Diplomato all’Accademia di Brera per poi frequentare il Piccolo Teatro di Milano, inizia giovanissimo alla fine degli anni ‘50 a praticare la pittura informale, sentendo presto i limiti delle normali attività artistiche. Si avverte presto in lui una sorta di insofferenza ideologica, che lo porta nel 1962 a viaggiare tra Argentina, New York e Italia, formulando poi il suo rifiuto di dipingere, un totale azzeramento della pittura attraverso il cosiddetto «liquidazionismo» o «arte no». Tornato in Italia nel 1967, abbandona qualsiasi rapporto con l’operare artistico, sostituendo la pittura con una lunga e profonda riflessione proprio sul linguaggio. Da qui in poi tutti i suoi lavori tendono ad effettuare una rottura totale con le certezze acquisite nei secoli dalla storia dell’uomo.  Nella seconda metà degli anni ’70 le sue indagini si compiono quindi tramite diversi media: feltro, bachelite, fotografia, testi a stampa, registrazioni vocali e performance, tutti così ben rappresentati nella mostra presso la Galleria Il Ponte, che ha dato ancora una volta prova di una particolare sensibilità nel saper creare mostre di grande ricercatezza ed efficacia, e allo stesso tempo accessibili anche a un pubblico meno preparato.

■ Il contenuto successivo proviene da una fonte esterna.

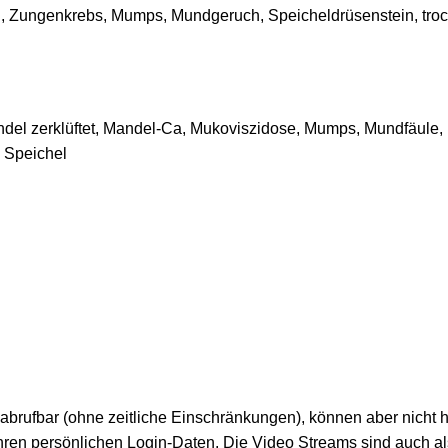
n, Zungenkrebs, Mumps, Mundgeruch, Speicheldrüsenstein, trock
del zerklüftet, Mandel-Ca, Mukoviszidose, Mumps, Mundfäule
n Speichel
 abrufbar (ohne zeitliche Einschränkungen), können aber nicht
Ihren persönlichen Login-Daten. Die Video Streams sind auch a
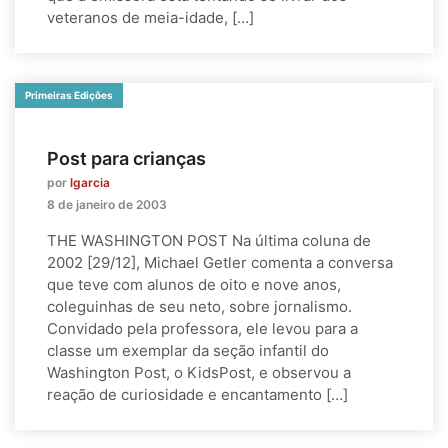
veteranos de meia-idade, […]
Primeiras Edições
Post para crianças
por
lgarcia
8 de janeiro de 2003
THE WASHINGTON POST Na última coluna de
2002 [29/12], Michael Getler comenta a conversa
que teve com alunos de oito e nove anos,
coleguinhas de seu neto, sobre jornalismo.
Convidado pela professora, ele levou para a
classe um exemplar da seção infantil do
Washington Post, o KidsPost, e observou a
reação de curiosidade e encantamento […]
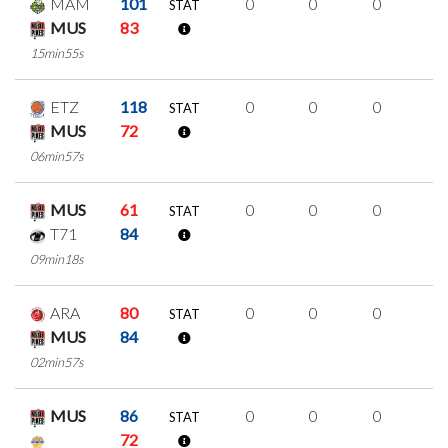
MAM
101
0
0
0
0
STAT
MUS
83
15min55s
ETZ
118
0
0
0
0
STAT
MUS
72
06min57s
MUS
61
0
0
0
0
STAT
T71
84
09min18s
ARA
80
0
0
0
0
STAT
MUS
84
02min57s
MUS
86
0
0
0
0
STAT
72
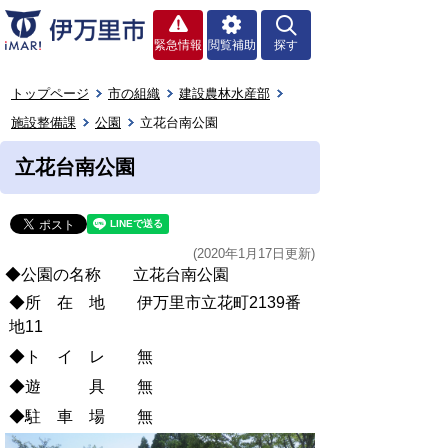
緊急情報
閲覧補助
探す
トップページ
市の組織
建設農林水産部
施設整備課
公園
立花台南公園
立花台南公園
(2020年1月17日更新)
◆公園の名称 立花台南公園
◆所 在 地 伊万里市立花町2139番
地11
◆ト イ レ 無
◆遊 具 無
◆駐 車 場 無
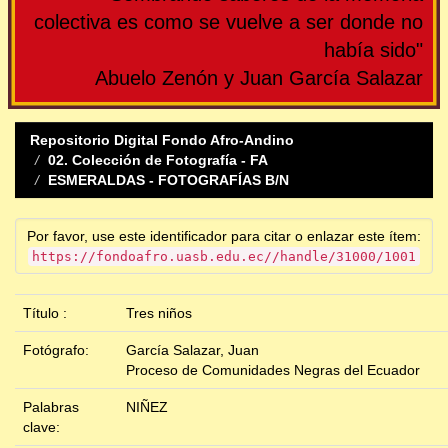
colectiva es como se vuelve a ser donde no
había sido"
Abuelo Zenón y Juan García Salazar
Repositorio Digital Fondo Afro-Andino
02. Colección de Fotografía - FA
ESMERALDAS - FOTOGRAFÍAS B/N
Por favor, use este identificador para citar o enlazar este ítem:
https://fondoafro.uasb.edu.ec//handle/31000/1001
Título :
Tres niños
Fotógrafo:
García Salazar, Juan
Proceso de Comunidades Negras del Ecuador
Palabras
NIÑEZ
clave:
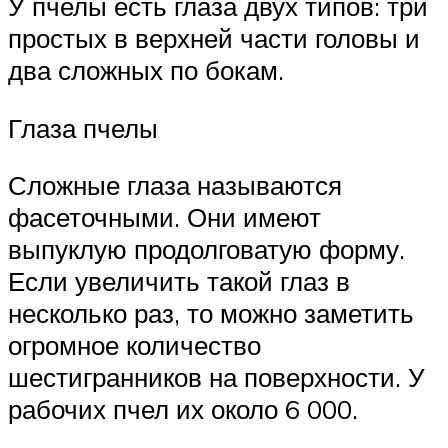
У пчелы есть глаза двух типов: три
простых в верхней части головы и
два сложных по бокам.
Глаза пчелы
Сложные глаза называются
фасеточными. Они имеют
выпуклую продолговатую форму.
Если увеличить такой глаз в
несколько раз, то можно заметить
огромное количество
шестигранников на поверхности. У
рабочих пчел их около 6 000.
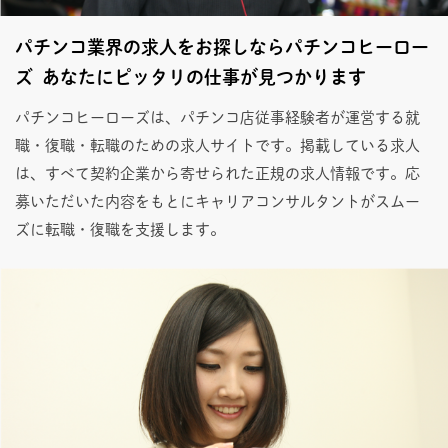
パチンコ業界の求人をお探しならパチンコヒーロー
ズ あなたにピッタリの仕事が見つかります
パチンコヒーローズは、パチンコ店従事経験者が運営する就
職・復職・転職のための求人サイトです。掲載している求人
は、すべて契約企業から寄せられた正規の求人情報です。応
募いただいた内容をもとにキャリアコンサルタントがスムー
ズに転職・復職を支援します。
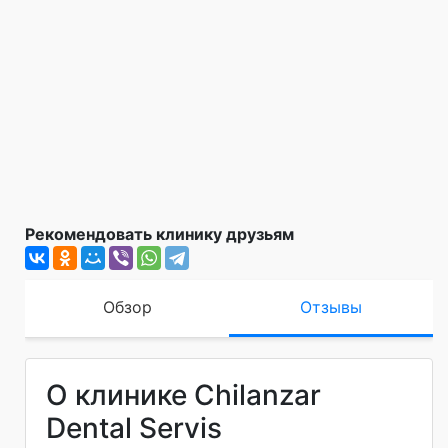
Рекомендовать клинику друзьям
Обзор
Отзывы
О клинике Chilanzar
Dental Servis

Precoce anticipatore di successive ricerche concettuali a livello internazionale e grande genio dell’arte italiana degli anni ’70, Vincenzo Agnetti ha con questa mostra l’attenzione e il rilievo che merita e che in una città come la nostra Firenze, così piena della sua bellezza senza tempo, a volte non sa dare all’arte contemporanea. Assolutamente da non perdere!

Cecilia Barbieri

Il sistema usa gli oggetti come veicolo e le lidde come combustibile, 1972, bachelite incise 70x70 cm

About the author

Cecilia Barbieri

Nata a Firenze, dove vive e lavora, ha conseguito la Laurea in Storia dell’Arte all’Università di Firenze. Ha lavorato nell’organizzazione di mostre ed eventi e ha curato nel corso degli anni diverse pubblicazioni di Storia dell’Arte e di Storia del territorio. Giornalista pubblicista collabora costantemente come freelance con diverse testate di settore.